Paul Naschy fue la marca de fábrica (una fábrica que dio trabajo y dinero) de Jacinto Molina Álvarez (Madrid, 6-IX-1934), una de las referencias del cine fantástico mundial, hoy recuperado como autor de culto por parte de los cineastas y críticos que consiguieron escapar del realismo de la berza que nos sigue atenazando (realismo y berzas convenientemente subvencionados, of course) e ídolo para generaciones de cinéfilos y nobles «frikis», de toda clase y condición, que acabaron por aceptar al levantador de pesas que consiguió transformarse en hombre lobo. Se trata de un caso único en su especie y Félix Rodríguez de la Fuente hubiese hecho una serie apasionante con las andanzas de aquel licántropo, Waldemar Daninsky, que un buen día de 1968 saltó a la pantalla del cine Boulevard de Madrid. Hoy forma parte del top-ten de los psicokillers patrios. ¿Cuánto de ese monstruo real pasó al celuloide? ¿Y cuánto de las bombas de la Guerra Civil, que sufrió con cuatro años entre Burgos y Madrid? La película en la que Waldemar Daninsky se presenta en sociedad se titula «La marca del hombre lobo» y es toda una declaración de principios, con anécdota que incumbe a los asturianos incluida: «El licántropo no podía ser asturiano, como yo lo había escrito, y había que aligerar la carga religiosa, la violencia y el erotismo. No tuve otro remedio que seguir las indicaciones de la censura y así nació el noble polaco Waldemar Daninsky», dice Naschy en sus «Memorias de un hombre lobo».

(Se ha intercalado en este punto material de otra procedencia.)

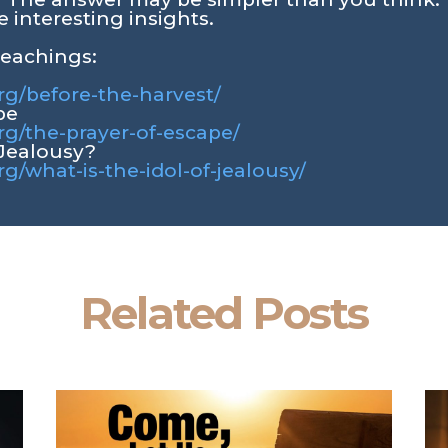
 interesting insights.
teachings:
org/before-the-harvest/
pe
org/the-prayer-of-escape/
 Jealousy?
rg/what-is-the-idol-of-jealousy/
Related Posts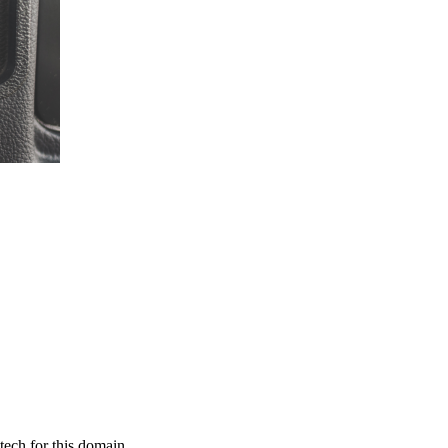
tech for this domain.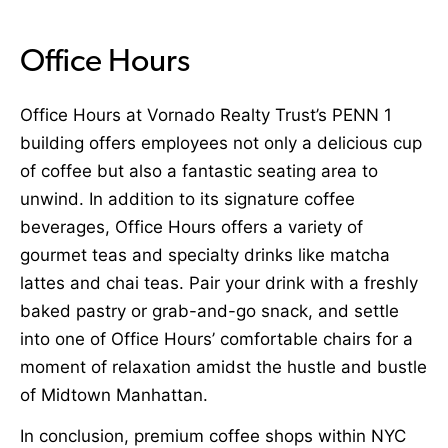
Office Hours
Office Hours
at Vornado Realty Trust’s PENN 1
building offers employees not only a delicious cup
of coffee but also a fantastic seating area to
unwind. In addition to its signature coffee
beverages, Office Hours offers a variety of
gourmet teas and specialty drinks like matcha
lattes and chai teas. Pair your drink with a freshly
baked pastry or grab-and-go snack, and settle
into one of Office Hours’ comfortable chairs for a
moment of relaxation amidst the hustle and bustle
of Midtown Manhattan.
In conclusion, premium coffee shops within NYC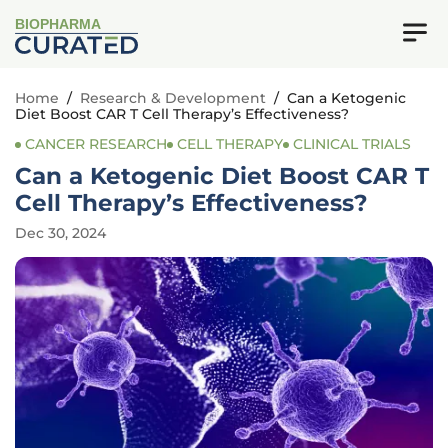
BIOPHARMA
Home
/
Research & Development
/
Can a Ketogenic
Diet Boost CAR T Cell Therapy’s Effectiveness?
CANCER RESEARCH
CELL THERAPY
CLINICAL TRIALS
Can a Ketogenic Diet Boost CAR T
Cell Therapy’s Effectiveness?
Dec 30, 2024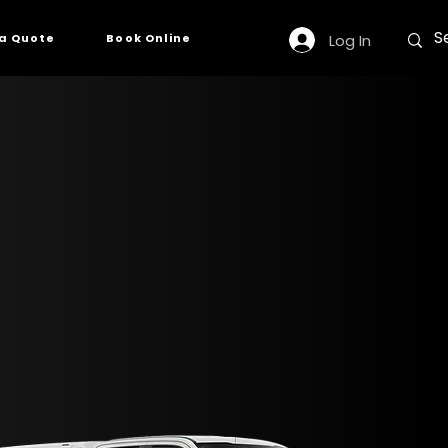
Log In
a Quote
Book Online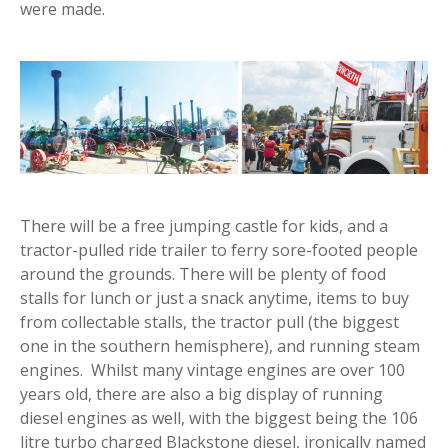
were made.
There will be a free jumping castle for kids, and a
tractor-pulled ride trailer to ferry sore-footed people
around the grounds. There will be plenty of food
stalls for lunch or just a snack anytime, items to buy
from collectable stalls, the tractor pull (the biggest
one in the southern hemisphere), and running steam
engines. Whilst many vintage engines are over 100
years old, there are also a big display of running
diesel engines as well, with the biggest being the 106
litre turbo charged Blackstone diesel, ironically named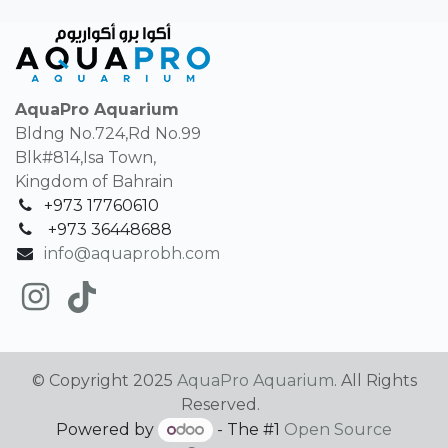
AquaPro Aquarium
Bldng No.724,Rd No.99
Blk#814,Isa Town,
Kingdom of Bahrain
+973 17760610
+
973 36448688
info@aquaprobh.com
© Copyright 2025
AquaPro Aquarium
. All Rights
Reserved.
Powered by
- The #1
Open Source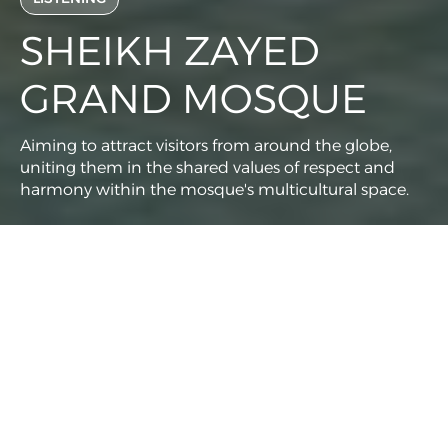
SHEIKH ZAYED
GRAND MOSQUE
Aiming to attract visitors from around the globe,
uniting them in the shared values of respect and
harmony within the mosque's multicultural space.
Client
Meraas
Services
Social Media Management
Analytics and Insights
Content Production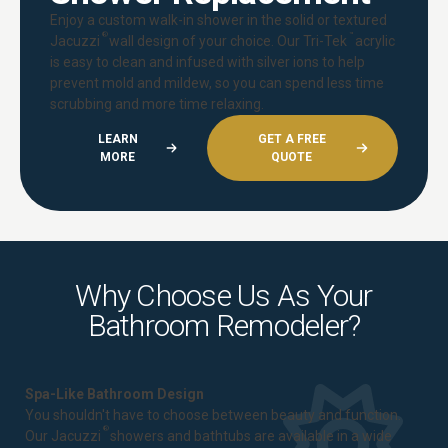
Enjoy a custom walk-in shower in the solid or textured
®
™
Jacuzzi
wall design of your choice. Our Tri-Tek
acrylic
is easy to clean and infused with silver ions to help
prevent mold and mildew, so you can spend less time
scrubbing and more time relaxing.
LEARN
GET A FREE
MORE
QUOTE
Why Choose Us As Your
Bathroom Remodeler?
Spa-Like Bathroom Design
You shouldn't have to choose between beauty and function.
®
Our Jacuzzi
showers and bathtubs are available in a wide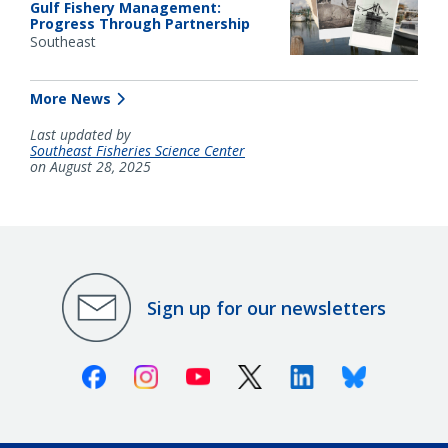
Gulf Fishery Management:
Progress Through Partnership
Southeast
More News
Last updated by
Southeast Fisheries Science Center
on August 28, 2025
Sign up for our newsletters
Facebook
Instagram
Youtube
X (Twitter)
Linkedin
Bluesky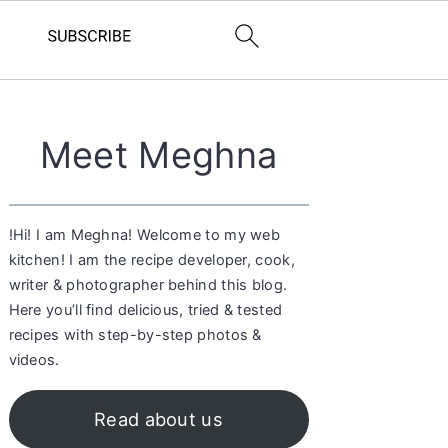
Primary
Meet Meghna
Sidebar
!Hi! I am Meghna! Welcome to my web
kitchen! I am the recipe developer, cook,
writer & photographer behind this blog.
Here you’ll find delicious, tried & tested
recipes with step-by-step photos &
videos.
Read about us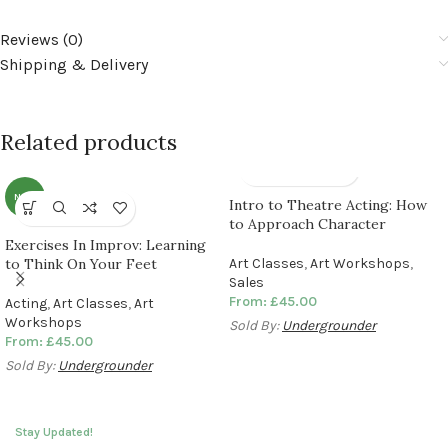
Reviews (0)
Shipping & Delivery
Related products
NEW
Intro to Theatre Acting: How
to Approach Character
Exercises In Improv: Learning
to Think On Your Feet
Art Classes
,
Art Workshops
,
Sales
From:
£
45.00
Acting
,
Art Classes
,
Art
Workshops
Sold By:
Undergrounder
From:
£
45.00
Sold By:
Undergrounder
Stay Updated!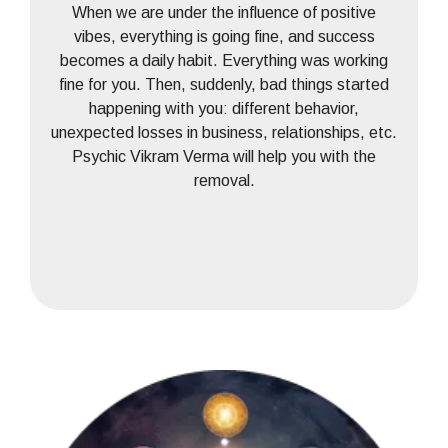
When we are under the influence of positive
vibes, everything is going fine, and success
becomes a daily habit. Everything was working
fine for you. Then, suddenly, bad things started
happening with you: different behavior,
unexpected losses in business, relationships, etc.
Psychic Vikram Verma will help you with the
removal.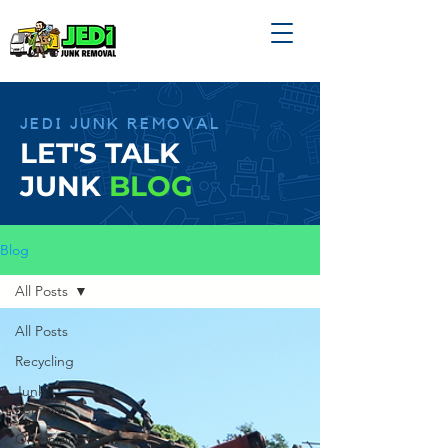
JEDI JUNK REMOVAL
LET'S TALK
JUNK
BLOG
Blog
All Posts
All Posts
Recycling
Junk
Removal
Organizing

Un abuelo procedente del oriente de Asturies cargado de cuentos y de leyendas justificaba la intención, una intención que se vestiría con tres referencias estéticas inevitables, la galería de monstruos de la Universal de los años treinta, encabezados por el hombre lobo de Lon Chaney, la sobredosis erótica de la Hammer de los 50, con el maestro Terence Fischer de Cicerone, y una adoración por el expresionismo alemán de los 20. A estas referencias estéticas cabría añadir un posicionamiento ético inevitable y más en la España de la dictadura. Al final Waldemar Daninsky fue el icono patrio en el reñido panteón de los monstruos, una propuesta única, llena de guiños, pero con suficientes dosis de originalidad como para ser reconocida. Waldemar Daninsky aparecerá en una quincena de películas, las más dirigidas, y todas guionizadas e interpretadas, por Paul Naschy, rodadas en distintas coproducciones con Alemania, Francia o Japón: de «La furia del hombre lobo» (1970) a «La bestia y la espada mágica» (1983), pasando por el gran hito que, junto con «La residencia» de Ibáñez Serrador, abre la época de oro del fantástico hispano: «La noche de Walpurgis» (1972). Pero no sólo de la licantropía vivió este «filmmaker» patrio con vocación de niño gamberro contador de historias mágicas trufadas de sal gorda y brochazos de dirty realism. Se invistió de Drácula («El gran amor del conde Drácula» 1972), momia («La venganza de la momia», 1973), zombi («La rebelión de las muertas» 1972)? Hizo serialkillers escalofriantes como el aljibe de «El huerto del francés», 1977) uno de sus mejores trabajos; de policía italiano en «Una libélula para cada muerto» (1973), películas infantiles como «Mi amigo el vagabundo» (1984) y documentales como el excelente «El Museo del Prado» (1980).

Era una persona de cultura enciclopédica, excelente dibujante, que vio cómo sus creaciones pasaban del cine al cómic o a los videojuegos. Un hombre hecho de fotogramas, programas dobles, desfaciendo entuertos, que inventó en España ese cine de guerrilla que hoy tanto admiran las nuevas generaciones de amantes del cine no contaminado por decretos y clientelas. Una tarde de marzo de 1992 asistí una conversación entre Paul Naschy y la productora de Quentin Tarantino, que pretendía adquirir los derechos de este hombre lobo que pudo ser asturiano. No sé en qué quedó aquello, sí sé que Paul comentó que «cuánto le gustaría que un productor español de la época se interesase por lo que él humildemente, pero con una pasión a prueba de infartos, creaba». Jacinto Molina Álvarez ha muerto. Paul Naschy se hace eterno.